Return every line of the data that contains the string "explique".

__Dataset entries__
* * * * * * *
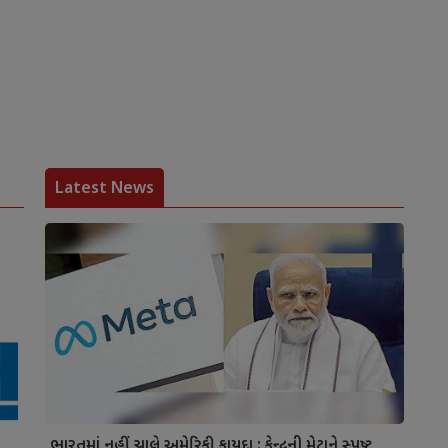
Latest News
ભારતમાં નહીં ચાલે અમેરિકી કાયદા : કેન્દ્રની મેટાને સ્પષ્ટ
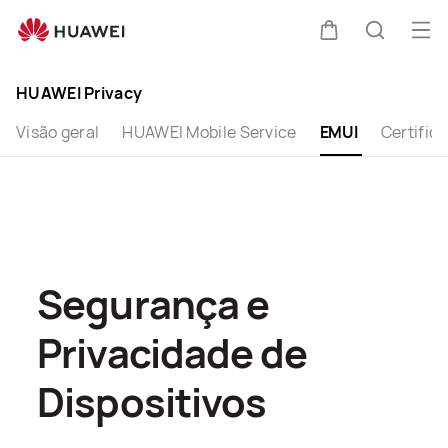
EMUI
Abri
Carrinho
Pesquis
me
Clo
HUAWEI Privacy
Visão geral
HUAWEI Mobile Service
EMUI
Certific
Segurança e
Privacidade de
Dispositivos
* * * * * * *
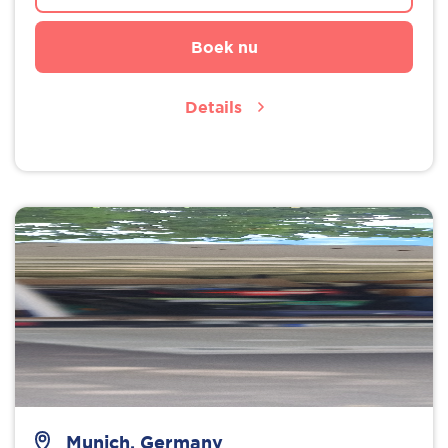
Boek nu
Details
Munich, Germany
* * * * * * *
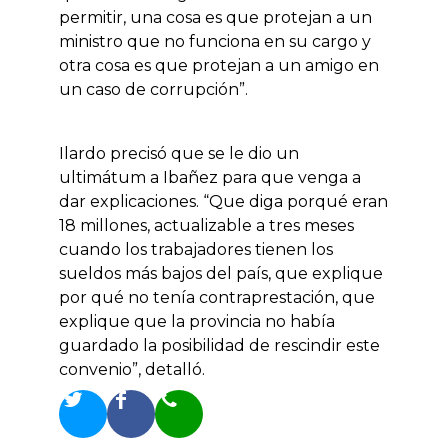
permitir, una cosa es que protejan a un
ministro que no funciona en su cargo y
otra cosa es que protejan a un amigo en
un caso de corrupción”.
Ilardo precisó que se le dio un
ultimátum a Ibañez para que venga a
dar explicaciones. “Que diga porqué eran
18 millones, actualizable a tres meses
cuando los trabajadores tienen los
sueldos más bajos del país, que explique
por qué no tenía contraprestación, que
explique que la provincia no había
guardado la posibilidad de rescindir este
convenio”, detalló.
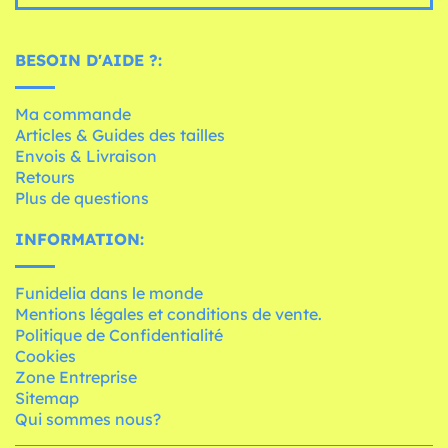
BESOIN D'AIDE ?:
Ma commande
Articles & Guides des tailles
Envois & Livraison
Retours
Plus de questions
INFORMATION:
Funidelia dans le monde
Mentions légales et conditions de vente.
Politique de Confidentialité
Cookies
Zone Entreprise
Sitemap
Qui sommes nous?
* * * * * * *
__Finished task__
sueldos más bajos del país, que explique
explique que la provincia no había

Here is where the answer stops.